Record excerpts >>
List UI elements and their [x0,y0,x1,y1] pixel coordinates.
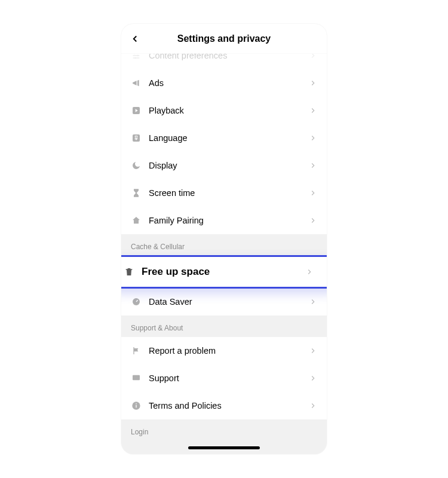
section-header-cache: Cache & Cellular [121,234,327,256]
language-icon [131,133,142,143]
settings-group-support: Report a problem Support Terms and Polic… [121,337,327,419]
row-label: Support [149,373,309,383]
section-header-login: Login [121,419,327,441]
chat-icon [131,373,142,384]
settings-row-family-pairing[interactable]: Family Pairing [121,207,327,234]
moon-icon [131,160,142,171]
row-label: Data Saver [149,297,309,307]
chevron-right-icon [309,54,317,60]
settings-row-free-up-space[interactable]: Free up space [121,256,327,288]
flag-icon [131,345,142,356]
chevron-right-icon [309,106,317,115]
settings-row-report-problem[interactable]: Report a problem [121,337,327,364]
chevron-right-icon [309,79,317,87]
home-icon [131,215,142,226]
settings-row-screen-time[interactable]: Screen time [121,179,327,207]
megaphone-icon [131,78,142,88]
row-label: Screen time [149,188,309,198]
settings-row-playback[interactable]: Playback [121,97,327,124]
home-indicator [188,446,260,449]
settings-row-ads[interactable]: Ads [121,69,327,97]
trash-icon [124,266,134,277]
settings-row-language[interactable]: Language [121,124,327,152]
chevron-right-icon [309,189,317,197]
play-icon [131,105,142,116]
section-header-support: Support & About [121,315,327,337]
row-label: Report a problem [149,346,309,356]
scroll-area[interactable]: Content preferences Ads Playback Languag… [121,54,327,454]
chevron-right-icon [309,298,317,306]
chevron-right-icon [309,347,317,355]
info-icon [131,400,142,411]
row-label: Ads [149,78,309,88]
row-label: Family Pairing [149,216,309,225]
settings-row-terms[interactable]: Terms and Policies [121,392,327,419]
hourglass-icon [131,188,142,198]
phone-frame: Settings and privacy Content preferences… [121,24,327,454]
sliders-icon [131,54,142,61]
settings-group-cache: Free up space Data Saver [121,256,327,315]
settings-row-display[interactable]: Display [121,152,327,179]
chevron-right-icon [309,374,317,382]
settings-row-support[interactable]: Support [121,364,327,392]
row-label: Free up space [142,266,305,278]
row-label: Display [149,161,309,170]
settings-group-top: Content preferences Ads Playback Languag… [121,54,327,234]
chevron-right-icon [305,268,314,276]
settings-row-content-preferences[interactable]: Content preferences [121,54,327,69]
back-icon [130,33,140,44]
header: Settings and privacy [121,24,327,54]
settings-row-data-saver[interactable]: Data Saver [121,288,327,315]
row-label: Content preferences [149,54,309,60]
chevron-right-icon [309,216,317,225]
chevron-right-icon [309,161,317,170]
chevron-right-icon [309,134,317,142]
row-label: Terms and Policies [149,401,309,410]
chevron-right-icon [309,402,317,410]
page-title: Settings and privacy [177,33,271,44]
back-button[interactable] [126,30,144,48]
row-label: Playback [149,106,309,115]
row-label: Language [149,133,309,143]
gauge-icon [131,296,142,307]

Action item >>
Retype each record exactly as it appears above and drop the images.

Response below >>
List UI elements and their [x0,y0,x1,y1] pixel coordinates.
section-header-cache: Cache & Cellular [121,234,327,256]
language-icon [131,133,142,143]
settings-group-support: Report a problem Support Terms and Polic… [121,337,327,419]
row-label: Support [149,373,309,383]
section-header-login: Login [121,419,327,441]
chat-icon [131,373,142,384]
settings-row-family-pairing[interactable]: Family Pairing [121,207,327,234]
moon-icon [131,160,142,171]
row-label: Data Saver [149,297,309,307]
chevron-right-icon [309,54,317,60]
settings-row-free-up-space[interactable]: Free up space [121,256,327,288]
flag-icon [131,345,142,356]
chevron-right-icon [309,106,317,115]
settings-row-report-problem[interactable]: Report a problem [121,337,327,364]
chevron-right-icon [309,79,317,87]
home-icon [131,215,142,226]
settings-row-screen-time[interactable]: Screen time [121,179,327,207]
megaphone-icon [131,78,142,88]
row-label: Screen time [149,188,309,198]
settings-row-playback[interactable]: Playback [121,97,327,124]
home-indicator [188,446,260,449]
settings-row-ads[interactable]: Ads [121,69,327,97]
trash-icon [124,266,134,277]
settings-row-language[interactable]: Language [121,124,327,152]
chevron-right-icon [309,189,317,197]
play-icon [131,105,142,116]
section-header-support: Support & About [121,315,327,337]
row-label: Report a problem [149,346,309,356]
scroll-area[interactable]: Content preferences Ads Playback Languag… [121,54,327,454]
chevron-right-icon [309,298,317,306]
chevron-right-icon [309,347,317,355]
info-icon [131,400,142,411]
row-label: Ads [149,78,309,88]
row-label: Family Pairing [149,216,309,225]
settings-row-terms[interactable]: Terms and Policies [121,392,327,419]
hourglass-icon [131,188,142,198]
phone-frame: Settings and privacy Content preferences… [121,24,327,454]
sliders-icon [131,54,142,61]
settings-group-cache: Free up space Data Saver [121,256,327,315]
settings-row-display[interactable]: Display [121,152,327,179]
chevron-right-icon [309,374,317,382]
settings-row-support[interactable]: Support [121,364,327,392]
row-label: Free up space [142,266,305,278]
row-label: Display [149,161,309,170]
settings-group-top: Content preferences Ads Playback Languag… [121,54,327,234]
chevron-right-icon [305,268,314,276]
settings-row-content-preferences[interactable]: Content preferences [121,54,327,69]
back-icon [130,33,140,44]
header: Settings and privacy [121,24,327,54]
settings-row-data-saver[interactable]: Data Saver [121,288,327,315]
row-label: Content preferences [149,54,309,60]
chevron-right-icon [309,216,317,225]
chevron-right-icon [309,161,317,170]
chevron-right-icon [309,134,317,142]
row-label: Terms and Policies [149,401,309,410]
chevron-right-icon [309,402,317,410]
page-title: Settings and privacy [177,33,271,44]
back-button[interactable] [126,30,144,48]
row-label: Playback [149,106,309,115]
row-label: Language [149,133,309,143]
gauge-icon [131,296,142,307]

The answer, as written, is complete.